> Supplied data
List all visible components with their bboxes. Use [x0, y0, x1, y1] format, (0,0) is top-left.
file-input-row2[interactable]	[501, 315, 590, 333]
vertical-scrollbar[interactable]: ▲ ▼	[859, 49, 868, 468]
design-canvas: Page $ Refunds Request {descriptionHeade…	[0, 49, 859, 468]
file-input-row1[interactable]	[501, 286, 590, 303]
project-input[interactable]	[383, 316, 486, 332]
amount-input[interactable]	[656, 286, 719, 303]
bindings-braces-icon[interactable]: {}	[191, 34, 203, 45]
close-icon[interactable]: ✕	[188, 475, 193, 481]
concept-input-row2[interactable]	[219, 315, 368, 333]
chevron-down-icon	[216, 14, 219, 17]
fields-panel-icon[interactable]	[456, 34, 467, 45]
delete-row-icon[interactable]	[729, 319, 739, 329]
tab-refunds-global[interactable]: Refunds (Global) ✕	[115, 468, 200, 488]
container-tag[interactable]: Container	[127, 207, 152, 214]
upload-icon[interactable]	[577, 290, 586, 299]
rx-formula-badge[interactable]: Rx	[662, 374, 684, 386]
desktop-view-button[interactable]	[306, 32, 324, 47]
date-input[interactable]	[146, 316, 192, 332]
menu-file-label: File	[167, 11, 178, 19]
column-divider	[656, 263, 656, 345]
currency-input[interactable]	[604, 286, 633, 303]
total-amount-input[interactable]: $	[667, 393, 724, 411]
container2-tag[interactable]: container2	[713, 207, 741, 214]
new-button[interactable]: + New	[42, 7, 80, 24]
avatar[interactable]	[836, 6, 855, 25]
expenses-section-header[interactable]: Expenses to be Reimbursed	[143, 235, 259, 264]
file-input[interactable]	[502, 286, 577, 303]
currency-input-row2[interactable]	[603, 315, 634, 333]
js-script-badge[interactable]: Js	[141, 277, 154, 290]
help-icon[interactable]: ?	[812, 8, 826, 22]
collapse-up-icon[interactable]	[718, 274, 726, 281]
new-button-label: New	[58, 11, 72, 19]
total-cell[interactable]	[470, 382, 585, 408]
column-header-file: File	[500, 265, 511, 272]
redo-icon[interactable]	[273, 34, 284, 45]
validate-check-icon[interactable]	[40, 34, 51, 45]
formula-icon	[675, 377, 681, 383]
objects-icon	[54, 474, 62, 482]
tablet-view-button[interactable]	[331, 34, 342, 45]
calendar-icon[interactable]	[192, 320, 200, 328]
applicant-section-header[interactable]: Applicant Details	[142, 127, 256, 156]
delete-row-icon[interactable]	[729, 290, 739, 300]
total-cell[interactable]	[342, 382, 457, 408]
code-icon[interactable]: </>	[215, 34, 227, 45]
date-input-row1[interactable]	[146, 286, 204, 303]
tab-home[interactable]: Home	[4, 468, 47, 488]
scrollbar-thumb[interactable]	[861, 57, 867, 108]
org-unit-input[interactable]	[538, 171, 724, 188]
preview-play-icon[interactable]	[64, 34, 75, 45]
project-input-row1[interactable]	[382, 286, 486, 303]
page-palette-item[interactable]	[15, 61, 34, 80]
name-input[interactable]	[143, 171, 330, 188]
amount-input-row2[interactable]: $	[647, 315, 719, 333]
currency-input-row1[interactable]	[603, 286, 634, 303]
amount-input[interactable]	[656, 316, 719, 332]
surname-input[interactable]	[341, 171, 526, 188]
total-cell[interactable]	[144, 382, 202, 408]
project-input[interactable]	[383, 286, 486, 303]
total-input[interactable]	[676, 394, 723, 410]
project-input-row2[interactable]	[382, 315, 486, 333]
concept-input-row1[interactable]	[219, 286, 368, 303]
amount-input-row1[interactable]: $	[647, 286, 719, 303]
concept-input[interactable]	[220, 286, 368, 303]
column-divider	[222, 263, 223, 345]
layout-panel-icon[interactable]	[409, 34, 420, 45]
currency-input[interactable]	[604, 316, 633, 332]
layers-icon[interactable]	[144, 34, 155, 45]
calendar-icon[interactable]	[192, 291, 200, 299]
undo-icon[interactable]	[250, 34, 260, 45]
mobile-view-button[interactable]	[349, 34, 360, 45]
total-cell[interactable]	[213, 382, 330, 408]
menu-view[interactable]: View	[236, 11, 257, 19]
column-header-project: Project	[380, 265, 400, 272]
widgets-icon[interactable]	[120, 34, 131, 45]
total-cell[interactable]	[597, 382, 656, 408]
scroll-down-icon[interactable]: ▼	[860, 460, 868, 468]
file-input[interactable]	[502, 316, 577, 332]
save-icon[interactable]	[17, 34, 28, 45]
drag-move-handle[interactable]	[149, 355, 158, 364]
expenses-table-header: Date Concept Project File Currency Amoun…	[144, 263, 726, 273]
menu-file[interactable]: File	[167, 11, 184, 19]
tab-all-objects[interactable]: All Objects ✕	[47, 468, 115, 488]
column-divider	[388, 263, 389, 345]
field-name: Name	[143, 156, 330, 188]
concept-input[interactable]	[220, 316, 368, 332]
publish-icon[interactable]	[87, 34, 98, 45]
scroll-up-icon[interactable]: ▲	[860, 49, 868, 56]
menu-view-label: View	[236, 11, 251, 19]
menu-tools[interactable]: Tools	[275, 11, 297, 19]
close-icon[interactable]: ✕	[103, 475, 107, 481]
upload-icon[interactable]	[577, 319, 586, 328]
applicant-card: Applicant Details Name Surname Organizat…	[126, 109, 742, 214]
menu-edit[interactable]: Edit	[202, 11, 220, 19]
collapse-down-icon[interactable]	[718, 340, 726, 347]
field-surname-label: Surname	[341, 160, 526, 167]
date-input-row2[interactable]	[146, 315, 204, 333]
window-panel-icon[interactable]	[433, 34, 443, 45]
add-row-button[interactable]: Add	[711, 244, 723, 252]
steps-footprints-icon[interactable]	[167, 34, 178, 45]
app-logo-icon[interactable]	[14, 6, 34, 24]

> Task to complete
Print every entry exactly as it appears.

> Solved problem
List all visible components with their bboxes. Use [x0, y0, x1, y1] format, (0,0) is top-left.
file-input-row2[interactable]	[501, 315, 590, 333]
vertical-scrollbar[interactable]: ▲ ▼	[859, 49, 868, 468]
design-canvas: Page $ Refunds Request {descriptionHeade…	[0, 49, 859, 468]
file-input-row1[interactable]	[501, 286, 590, 303]
project-input[interactable]	[383, 316, 486, 332]
amount-input[interactable]	[656, 286, 719, 303]
bindings-braces-icon[interactable]: {}	[191, 34, 203, 45]
close-icon[interactable]: ✕	[188, 475, 193, 481]
concept-input-row2[interactable]	[219, 315, 368, 333]
chevron-down-icon	[216, 14, 219, 17]
fields-panel-icon[interactable]	[456, 34, 467, 45]
delete-row-icon[interactable]	[729, 319, 739, 329]
tab-refunds-global[interactable]: Refunds (Global) ✕	[115, 468, 200, 488]
container-tag[interactable]: Container	[127, 207, 152, 214]
upload-icon[interactable]	[577, 290, 586, 299]
rx-formula-badge[interactable]: Rx	[662, 374, 684, 386]
desktop-view-button[interactable]	[306, 32, 324, 47]
date-input[interactable]	[146, 316, 192, 332]
menu-file-label: File	[167, 11, 178, 19]
column-divider	[656, 263, 656, 345]
currency-input[interactable]	[604, 286, 633, 303]
total-amount-input[interactable]: $	[667, 393, 724, 411]
container2-tag[interactable]: container2	[713, 207, 741, 214]
new-button[interactable]: + New	[42, 7, 80, 24]
avatar[interactable]	[836, 6, 855, 25]
expenses-section-header[interactable]: Expenses to be Reimbursed	[143, 235, 259, 264]
file-input[interactable]	[502, 286, 577, 303]
currency-input-row2[interactable]	[603, 315, 634, 333]
js-script-badge[interactable]: Js	[141, 277, 154, 290]
help-icon[interactable]: ?	[812, 8, 826, 22]
collapse-up-icon[interactable]	[718, 274, 726, 281]
new-button-label: New	[58, 11, 72, 19]
total-cell[interactable]	[470, 382, 585, 408]
column-header-file: File	[500, 265, 511, 272]
redo-icon[interactable]	[273, 34, 284, 45]
validate-check-icon[interactable]	[40, 34, 51, 45]
formula-icon	[675, 377, 681, 383]
objects-icon	[54, 474, 62, 482]
tablet-view-button[interactable]	[331, 34, 342, 45]
calendar-icon[interactable]	[192, 320, 200, 328]
applicant-section-header[interactable]: Applicant Details	[142, 127, 256, 156]
delete-row-icon[interactable]	[729, 290, 739, 300]
total-cell[interactable]	[342, 382, 457, 408]
code-icon[interactable]: </>	[215, 34, 227, 45]
date-input-row1[interactable]	[146, 286, 204, 303]
tab-home[interactable]: Home	[4, 468, 47, 488]
scrollbar-thumb[interactable]	[861, 57, 867, 108]
org-unit-input[interactable]	[538, 171, 724, 188]
preview-play-icon[interactable]	[64, 34, 75, 45]
project-input-row1[interactable]	[382, 286, 486, 303]
page-palette-item[interactable]	[15, 61, 34, 80]
name-input[interactable]	[143, 171, 330, 188]
amount-input-row2[interactable]: $	[647, 315, 719, 333]
currency-input-row1[interactable]	[603, 286, 634, 303]
amount-input[interactable]	[656, 316, 719, 332]
surname-input[interactable]	[341, 171, 526, 188]
total-cell[interactable]	[144, 382, 202, 408]
project-input[interactable]	[383, 286, 486, 303]
total-input[interactable]	[676, 394, 723, 410]
project-input-row2[interactable]	[382, 315, 486, 333]
concept-input-row1[interactable]	[219, 286, 368, 303]
amount-input-row1[interactable]: $	[647, 286, 719, 303]
concept-input[interactable]	[220, 286, 368, 303]
column-divider	[222, 263, 223, 345]
layout-panel-icon[interactable]	[409, 34, 420, 45]
currency-input[interactable]	[604, 316, 633, 332]
layers-icon[interactable]	[144, 34, 155, 45]
calendar-icon[interactable]	[192, 291, 200, 299]
undo-icon[interactable]	[250, 34, 260, 45]
mobile-view-button[interactable]	[349, 34, 360, 45]
total-cell[interactable]	[213, 382, 330, 408]
menu-view[interactable]: View	[236, 11, 257, 19]
column-header-project: Project	[380, 265, 400, 272]
widgets-icon[interactable]	[120, 34, 131, 45]
total-cell[interactable]	[597, 382, 656, 408]
scroll-down-icon[interactable]: ▼	[860, 460, 868, 468]
file-input[interactable]	[502, 316, 577, 332]
save-icon[interactable]	[17, 34, 28, 45]
drag-move-handle[interactable]	[149, 355, 158, 364]
expenses-table-header: Date Concept Project File Currency Amoun…	[144, 263, 726, 273]
menu-file[interactable]: File	[167, 11, 184, 19]
tab-all-objects[interactable]: All Objects ✕	[47, 468, 115, 488]
column-divider	[388, 263, 389, 345]
field-name: Name	[143, 156, 330, 188]
concept-input[interactable]	[220, 316, 368, 332]
publish-icon[interactable]	[87, 34, 98, 45]
scroll-up-icon[interactable]: ▲	[860, 49, 868, 56]
menu-view-label: View	[236, 11, 251, 19]
menu-tools[interactable]: Tools	[275, 11, 297, 19]
close-icon[interactable]: ✕	[103, 475, 107, 481]
upload-icon[interactable]	[577, 319, 586, 328]
applicant-card: Applicant Details Name Surname Organizat…	[126, 109, 742, 214]
menu-edit[interactable]: Edit	[202, 11, 220, 19]
collapse-down-icon[interactable]	[718, 340, 726, 347]
field-surname-label: Surname	[341, 160, 526, 167]
date-input-row2[interactable]	[146, 315, 204, 333]
window-panel-icon[interactable]	[433, 34, 443, 45]
add-row-button[interactable]: Add	[711, 244, 723, 252]
steps-footprints-icon[interactable]	[167, 34, 178, 45]
app-logo-icon[interactable]	[14, 6, 34, 24]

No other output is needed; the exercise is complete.